NVIDIAから、なんとTuringアーキテクチャを採用するエントリークラスGPU「GeForce GTX 1630」が発表されました。今回PalitからこのGPUを搭載グラフィックスカードを入手できたので、いくつかベンチマークテストのスコアを計測しました。

忙しい方向けに一言でまとめておくと、Turingベースとはいえ性能は順当な低さです。よほど軽いブラウザゲームや、マルチディスプレイ環境の構築には便利に使えそうな印象でした。

  • Palit「GeForce GTX 1630 Dual」を試す

GeForce GTX 1630の主な仕様

はじめに、GeForce GTX 1630の主な仕様についておさらいしておきましょう。アーキテクチャはNVIDIA Turingで、CUDAコアは512個、ブーストクロックは最大1,785MHz。GPUメモリにはGDDR6 4GBを搭載しており、メモリインタフェースは64bitに設定されています。

仕様面でのポイントは、ビデオエンコーダー「NVENC」を搭載しているところ。Turing世代なのでH.265形式でのBフレームには対応しませんが、対抗馬となりそうなRadeon RX 6400はそもそもビデオエンコーダーを搭載してすらいないので、動画編集用途も想定するなら明確なアドバンテージになりそうです。

  • GPU-Zの画面。まだGeForce GTX 1630の情報が得られていないそうで、表示がどのくらい正しいかは不明です

Palit「GeForce GTX 1630 Dual」をチェック!

仕様についてわかったところで、実機について見ていきましょう。今回はPalitのGeForce GTX 1630搭載カード「GeForce GTX 1630 Dual」を試用。カード長がわずか170mmととてもコンパクトですが、デュアルファンを組み合わせて高い冷却性能を備えています。

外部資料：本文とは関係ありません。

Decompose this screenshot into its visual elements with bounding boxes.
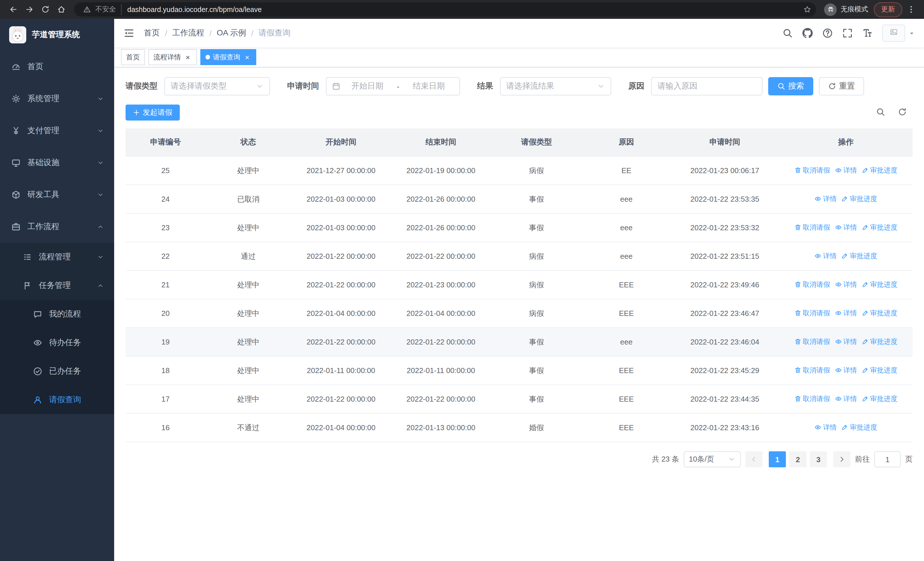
app-logo[interactable]: 芋道管理系统 xyxy=(0,19,114,51)
detail-link[interactable]: 详情 xyxy=(835,223,857,233)
leave-type-select[interactable]: 请选择请假类型 xyxy=(164,77,270,95)
url-bar[interactable]: 不安全 dashboard.yudao.iocoder.cn/bpm/oa/le… xyxy=(74,2,816,17)
cell-leave-type: 事假 xyxy=(491,385,582,413)
page-size-select[interactable]: 10条/页 xyxy=(684,451,741,467)
cancel-link[interactable]: 取消请假 xyxy=(794,308,830,318)
progress-link[interactable]: 审批进度 xyxy=(861,280,897,290)
action-label: 审批进度 xyxy=(870,280,897,290)
cancel-link[interactable]: 取消请假 xyxy=(794,394,830,404)
detail-link[interactable]: 详情 xyxy=(835,365,857,375)
user-avatar-menu[interactable] xyxy=(882,24,915,42)
breadcrumb-item[interactable]: 首页 xyxy=(144,28,160,38)
sidebar-item-dev-tools[interactable]: 研发工具 xyxy=(0,179,114,211)
detail-link[interactable]: 详情 xyxy=(814,194,837,204)
detail-link[interactable]: 详情 xyxy=(814,251,837,261)
breadcrumb-item[interactable]: 工作流程 xyxy=(172,28,204,38)
sidebar-item-leave-query[interactable]: 请假查询 xyxy=(0,386,114,414)
breadcrumb-item: 请假查询 xyxy=(258,28,291,38)
github-icon[interactable] xyxy=(802,28,813,38)
cancel-link[interactable]: 取消请假 xyxy=(794,165,830,175)
progress-link[interactable]: 审批进度 xyxy=(861,223,897,233)
toggle-search-icon[interactable] xyxy=(876,107,886,118)
refresh-table-icon[interactable] xyxy=(898,107,908,118)
progress-link[interactable]: 审批进度 xyxy=(841,423,877,432)
cell-apply-id: 17 xyxy=(126,385,206,413)
browser-menu-icon[interactable] xyxy=(903,2,918,17)
back-icon[interactable] xyxy=(6,2,21,17)
detail-link[interactable]: 详情 xyxy=(814,423,837,432)
sidebar-item-my-process[interactable]: 我的流程 xyxy=(0,300,114,328)
progress-link[interactable]: 审批进度 xyxy=(861,165,897,175)
sidebar-item-workflow[interactable]: 工作流程 xyxy=(0,211,114,243)
search-button[interactable]: 搜索 xyxy=(768,77,813,95)
fullscreen-icon[interactable] xyxy=(842,28,853,38)
bookmark-star-icon[interactable] xyxy=(801,4,813,15)
detail-link[interactable]: 详情 xyxy=(835,280,857,290)
tabs-bar: 首页流程详情×请假查询× xyxy=(114,47,924,68)
cell-start-time: 2021-12-27 00:00:00 xyxy=(291,156,391,185)
sidebar-item-process-management[interactable]: 流程管理 xyxy=(0,243,114,271)
action-label: 审批进度 xyxy=(870,394,897,404)
detail-link[interactable]: 详情 xyxy=(835,394,857,404)
cell-apply-time: 2022-01-22 23:53:32 xyxy=(670,214,779,242)
sidebar-item-home[interactable]: 首页 xyxy=(0,51,114,83)
check-circle-icon xyxy=(33,367,42,376)
chat-icon xyxy=(33,310,42,319)
progress-link[interactable]: 审批进度 xyxy=(841,194,877,204)
progress-link[interactable]: 审批进度 xyxy=(861,394,897,404)
cell-status: 处理中 xyxy=(206,156,291,185)
sidebar-item-todo-task[interactable]: 待办任务 xyxy=(0,328,114,357)
page-size-value: 10条/页 xyxy=(689,454,728,465)
sidebar-item-system-management[interactable]: 系统管理 xyxy=(0,83,114,115)
detail-link[interactable]: 详情 xyxy=(835,308,857,318)
sidebar-item-payment-management[interactable]: 支付管理 xyxy=(0,115,114,147)
page-number-3[interactable]: 3 xyxy=(810,451,827,467)
cube-icon xyxy=(11,190,21,199)
breadcrumb-item[interactable]: OA 示例 xyxy=(217,28,246,38)
security-indicator[interactable]: 不安全 xyxy=(81,4,122,15)
edit-icon xyxy=(841,424,848,431)
tab-close-icon[interactable]: × xyxy=(243,53,251,61)
progress-link[interactable]: 审批进度 xyxy=(841,251,877,261)
sidebar-collapse-icon[interactable] xyxy=(123,27,135,39)
page-number-2[interactable]: 2 xyxy=(789,451,806,467)
tab-leave-query[interactable]: 请假查询× xyxy=(200,49,256,65)
header-search-icon[interactable] xyxy=(783,28,793,38)
next-page-button[interactable] xyxy=(833,451,850,467)
help-icon[interactable] xyxy=(822,28,832,38)
forward-icon[interactable] xyxy=(22,2,36,17)
cancel-link[interactable]: 取消请假 xyxy=(794,280,830,290)
reload-icon[interactable] xyxy=(38,2,52,17)
tab-home[interactable]: 首页 xyxy=(121,49,145,65)
reason-input[interactable]: 请输入原因 xyxy=(651,77,762,95)
detail-link[interactable]: 详情 xyxy=(835,165,857,175)
progress-link[interactable]: 审批进度 xyxy=(861,365,897,375)
detail-link[interactable]: 详情 xyxy=(835,337,857,347)
tab-label: 流程详情 xyxy=(153,52,181,62)
goto-page-input[interactable] xyxy=(874,451,901,467)
sidebar-item-done-task[interactable]: 已办任务 xyxy=(0,357,114,386)
sidebar-item-task-management[interactable]: 任务管理 xyxy=(0,271,114,300)
result-select[interactable]: 请选择流结果 xyxy=(500,77,611,95)
result-placeholder: 请选择流结果 xyxy=(506,81,597,92)
progress-link[interactable]: 审批进度 xyxy=(861,308,897,318)
cancel-link[interactable]: 取消请假 xyxy=(794,365,830,375)
font-size-icon[interactable] xyxy=(862,28,873,38)
table-column-header: 操作 xyxy=(779,129,913,156)
home-icon[interactable] xyxy=(54,2,69,17)
cancel-link[interactable]: 取消请假 xyxy=(794,337,830,347)
apply-time-range-picker[interactable]: 开始日期 - 结束日期 xyxy=(326,77,460,95)
page-number-1[interactable]: 1 xyxy=(769,451,786,467)
progress-link[interactable]: 审批进度 xyxy=(861,337,897,347)
update-button[interactable]: 更新 xyxy=(874,2,902,17)
update-label: 更新 xyxy=(881,5,895,14)
prev-page-button[interactable] xyxy=(746,451,762,467)
create-leave-button[interactable]: 发起请假 xyxy=(126,105,180,120)
cancel-link[interactable]: 取消请假 xyxy=(794,223,830,233)
sidebar-item-infrastructure[interactable]: 基础设施 xyxy=(0,147,114,179)
tab-close-icon[interactable]: × xyxy=(184,53,192,61)
reset-button[interactable]: 重置 xyxy=(819,77,864,95)
table-column-header: 原因 xyxy=(582,129,670,156)
tab-process-detail[interactable]: 流程详情× xyxy=(148,49,197,65)
table-row: 22通过2022-01-22 00:00:002022-01-22 00:00:… xyxy=(126,242,913,271)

  • さっそくパッケージからチェック。小さくて軽いので店頭での購入も余裕です

  • 内箱を取り出したところ。凝ったギミックはなく、横から引き出すだけ

  • 製品を取り出したところ。ファンカバーの意匠は至ってシンプルで、光るパーツもありません

  • 接点は少なめ。インタフェースはPCIe 3.0 x16です

  • 裏側から。バックプレートはありませんが、とても軽いので反ることもなさそう

  • クーラーは単純な構造で、ヒートシンクが覆いかぶさっています。ヒートパイプはなし

  • 映像出力はHDMI 2.0b×1、DisplayPort 1.4a×2を備えて3画面同時出力をサポートします

  • 補助電源として6pin×1を要求します

特筆すべき点はそんなにありませんが、Palitのモデルでは補助電源が必要な点は要注意。GeForce GTX 1630の消費電力は最大75Wに設定されているので、市場には補助電源が不要な製品も存在します。強烈な負荷で長時間使用する場合は安定感に寄与しそうですが、用途としては微妙なところ。ぜひ補助電源が不要なモデルの展開も期待したいです。

性能は低め。ゲームを遊ぶなら最低設定で

いくつかベンチマークテストを使用して、かんたんに性能をチェックしてみました。使用したドライバは「NVIDIA GeForce Game Ready Driver 516.59」です。

  • 3DMark「Night Raid」

  • 3DMark「Wild Life」

  • 3DMark「Fire Strike」

  • 3DMark「Time Spy」

  • 『FF14ベンチマークテスト 暁月のフィナーレ』

いずれも結果もやや厳しめ。超軽量なNight Raidではなめらかに描画されていましたが、比較的軽いはずのWild Lifeですらコマ落ちが見受けられます。Fire StrikeやTime Spyに至っては完全に無理そう。FF14ベンチマークテスト 暁月のフィナーレ(デスクトップPC、高品質)の描画も不安定で、60fpsには届かない様子でした。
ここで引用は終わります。